### What you should do
Scan the entries line by line and return those with "drag".

### Source information
○ ○ ○ ○ ○
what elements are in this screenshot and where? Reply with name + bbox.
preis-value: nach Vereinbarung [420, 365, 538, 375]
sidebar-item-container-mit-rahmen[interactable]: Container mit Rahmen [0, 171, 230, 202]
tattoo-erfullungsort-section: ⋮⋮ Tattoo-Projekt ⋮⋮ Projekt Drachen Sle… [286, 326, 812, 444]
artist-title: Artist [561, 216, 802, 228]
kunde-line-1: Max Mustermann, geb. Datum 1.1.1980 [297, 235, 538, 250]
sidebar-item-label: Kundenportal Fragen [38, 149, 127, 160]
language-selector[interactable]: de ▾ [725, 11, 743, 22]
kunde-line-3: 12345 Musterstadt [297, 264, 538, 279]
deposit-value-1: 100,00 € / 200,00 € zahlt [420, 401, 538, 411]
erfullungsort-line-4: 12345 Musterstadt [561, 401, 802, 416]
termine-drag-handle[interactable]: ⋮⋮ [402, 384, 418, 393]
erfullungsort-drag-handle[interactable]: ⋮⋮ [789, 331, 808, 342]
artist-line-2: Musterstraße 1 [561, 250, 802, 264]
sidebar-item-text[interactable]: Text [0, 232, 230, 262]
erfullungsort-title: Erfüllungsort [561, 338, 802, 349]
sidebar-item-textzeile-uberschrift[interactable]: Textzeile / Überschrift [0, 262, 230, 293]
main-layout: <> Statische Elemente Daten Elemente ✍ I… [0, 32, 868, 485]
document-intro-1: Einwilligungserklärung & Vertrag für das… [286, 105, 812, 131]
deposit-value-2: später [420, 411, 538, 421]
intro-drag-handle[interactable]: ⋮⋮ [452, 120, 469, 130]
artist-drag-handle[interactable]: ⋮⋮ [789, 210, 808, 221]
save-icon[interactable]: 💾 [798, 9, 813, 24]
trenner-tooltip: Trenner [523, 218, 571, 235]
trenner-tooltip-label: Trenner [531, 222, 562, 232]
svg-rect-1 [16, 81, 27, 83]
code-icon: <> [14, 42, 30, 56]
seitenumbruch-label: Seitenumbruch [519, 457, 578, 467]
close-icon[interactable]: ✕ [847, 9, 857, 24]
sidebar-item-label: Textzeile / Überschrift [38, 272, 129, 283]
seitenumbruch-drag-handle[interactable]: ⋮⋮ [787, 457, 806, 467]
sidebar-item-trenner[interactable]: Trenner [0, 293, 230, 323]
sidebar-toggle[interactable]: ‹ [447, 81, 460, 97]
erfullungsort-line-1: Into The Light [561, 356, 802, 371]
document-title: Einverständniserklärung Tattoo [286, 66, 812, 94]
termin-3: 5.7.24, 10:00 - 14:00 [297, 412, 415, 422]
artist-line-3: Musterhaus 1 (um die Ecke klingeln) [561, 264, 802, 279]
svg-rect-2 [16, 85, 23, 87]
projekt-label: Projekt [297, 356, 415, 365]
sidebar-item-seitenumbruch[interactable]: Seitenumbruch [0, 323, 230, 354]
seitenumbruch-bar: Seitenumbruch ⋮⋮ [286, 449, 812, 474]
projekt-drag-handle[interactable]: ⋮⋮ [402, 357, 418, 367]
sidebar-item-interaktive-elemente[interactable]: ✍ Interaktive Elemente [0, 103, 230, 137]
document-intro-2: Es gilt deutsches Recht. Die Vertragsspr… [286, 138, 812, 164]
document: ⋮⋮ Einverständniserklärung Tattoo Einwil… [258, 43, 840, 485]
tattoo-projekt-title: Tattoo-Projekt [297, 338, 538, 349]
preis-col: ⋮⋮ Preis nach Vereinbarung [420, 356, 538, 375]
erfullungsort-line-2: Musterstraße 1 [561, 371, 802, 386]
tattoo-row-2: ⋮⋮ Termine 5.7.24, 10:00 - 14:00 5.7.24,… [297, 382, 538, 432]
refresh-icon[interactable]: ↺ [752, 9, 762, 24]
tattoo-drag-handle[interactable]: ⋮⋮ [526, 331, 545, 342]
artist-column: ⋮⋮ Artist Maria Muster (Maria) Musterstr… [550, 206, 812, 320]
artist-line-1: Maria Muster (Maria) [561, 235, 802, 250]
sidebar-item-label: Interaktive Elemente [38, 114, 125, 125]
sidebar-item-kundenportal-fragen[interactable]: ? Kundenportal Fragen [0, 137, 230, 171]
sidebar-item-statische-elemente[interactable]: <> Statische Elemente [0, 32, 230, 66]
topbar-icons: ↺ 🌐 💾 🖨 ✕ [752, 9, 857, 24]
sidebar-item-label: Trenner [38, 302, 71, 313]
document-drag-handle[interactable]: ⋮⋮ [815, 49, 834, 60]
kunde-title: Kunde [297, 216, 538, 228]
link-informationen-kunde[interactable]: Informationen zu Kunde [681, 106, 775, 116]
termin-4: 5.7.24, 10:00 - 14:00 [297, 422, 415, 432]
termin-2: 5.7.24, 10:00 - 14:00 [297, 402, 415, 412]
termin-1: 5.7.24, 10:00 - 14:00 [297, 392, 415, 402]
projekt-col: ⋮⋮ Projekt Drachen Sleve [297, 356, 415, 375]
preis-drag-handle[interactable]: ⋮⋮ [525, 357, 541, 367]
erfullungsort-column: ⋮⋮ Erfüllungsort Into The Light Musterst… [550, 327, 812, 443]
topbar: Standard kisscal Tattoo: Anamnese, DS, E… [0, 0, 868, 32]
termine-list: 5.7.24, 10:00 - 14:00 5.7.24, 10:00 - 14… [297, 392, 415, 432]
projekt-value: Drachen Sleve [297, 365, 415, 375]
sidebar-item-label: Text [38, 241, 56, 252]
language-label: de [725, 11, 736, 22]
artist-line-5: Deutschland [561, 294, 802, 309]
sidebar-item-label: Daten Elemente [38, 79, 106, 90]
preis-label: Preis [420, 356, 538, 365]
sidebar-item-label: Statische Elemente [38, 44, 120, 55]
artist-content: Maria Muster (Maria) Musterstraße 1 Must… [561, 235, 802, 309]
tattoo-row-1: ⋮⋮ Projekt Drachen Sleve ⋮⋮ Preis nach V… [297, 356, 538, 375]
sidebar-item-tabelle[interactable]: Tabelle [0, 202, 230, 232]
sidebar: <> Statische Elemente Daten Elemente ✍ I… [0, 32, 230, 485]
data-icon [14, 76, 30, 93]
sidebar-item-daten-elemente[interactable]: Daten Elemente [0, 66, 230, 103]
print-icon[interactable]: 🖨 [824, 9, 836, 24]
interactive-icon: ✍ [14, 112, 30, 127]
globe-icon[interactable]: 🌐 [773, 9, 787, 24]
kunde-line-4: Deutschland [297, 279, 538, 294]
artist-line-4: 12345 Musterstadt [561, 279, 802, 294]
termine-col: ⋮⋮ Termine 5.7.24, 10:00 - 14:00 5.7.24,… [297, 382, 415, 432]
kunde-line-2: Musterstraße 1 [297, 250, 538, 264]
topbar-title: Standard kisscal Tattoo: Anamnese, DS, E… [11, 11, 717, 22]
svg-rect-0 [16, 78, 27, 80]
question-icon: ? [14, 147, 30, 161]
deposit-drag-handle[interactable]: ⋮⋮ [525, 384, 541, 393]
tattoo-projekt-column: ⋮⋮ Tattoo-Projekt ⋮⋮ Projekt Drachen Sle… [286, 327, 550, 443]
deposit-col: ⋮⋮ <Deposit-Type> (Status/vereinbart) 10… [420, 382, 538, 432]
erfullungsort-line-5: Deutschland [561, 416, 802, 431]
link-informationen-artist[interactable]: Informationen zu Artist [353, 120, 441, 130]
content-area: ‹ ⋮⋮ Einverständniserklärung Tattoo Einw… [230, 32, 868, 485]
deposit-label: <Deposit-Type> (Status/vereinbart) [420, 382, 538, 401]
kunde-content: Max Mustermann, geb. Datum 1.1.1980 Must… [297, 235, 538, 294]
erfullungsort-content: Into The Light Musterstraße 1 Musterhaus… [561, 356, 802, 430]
○ ○ ○ ○ ○
### Response area
termine-drag-handle[interactable]: ⋮⋮ [402, 384, 418, 393]
erfullungsort-drag-handle[interactable]: ⋮⋮ [789, 331, 808, 342]
intro-drag-handle[interactable]: ⋮⋮ [452, 120, 469, 130]
artist-drag-handle[interactable]: ⋮⋮ [789, 210, 808, 221]
seitenumbruch-drag-handle[interactable]: ⋮⋮ [787, 457, 806, 467]
projekt-drag-handle[interactable]: ⋮⋮ [402, 357, 418, 367]
tattoo-drag-handle[interactable]: ⋮⋮ [526, 331, 545, 342]
document-drag-handle[interactable]: ⋮⋮ [815, 49, 834, 60]
preis-drag-handle[interactable]: ⋮⋮ [525, 357, 541, 367]
deposit-drag-handle[interactable]: ⋮⋮ [525, 384, 541, 393]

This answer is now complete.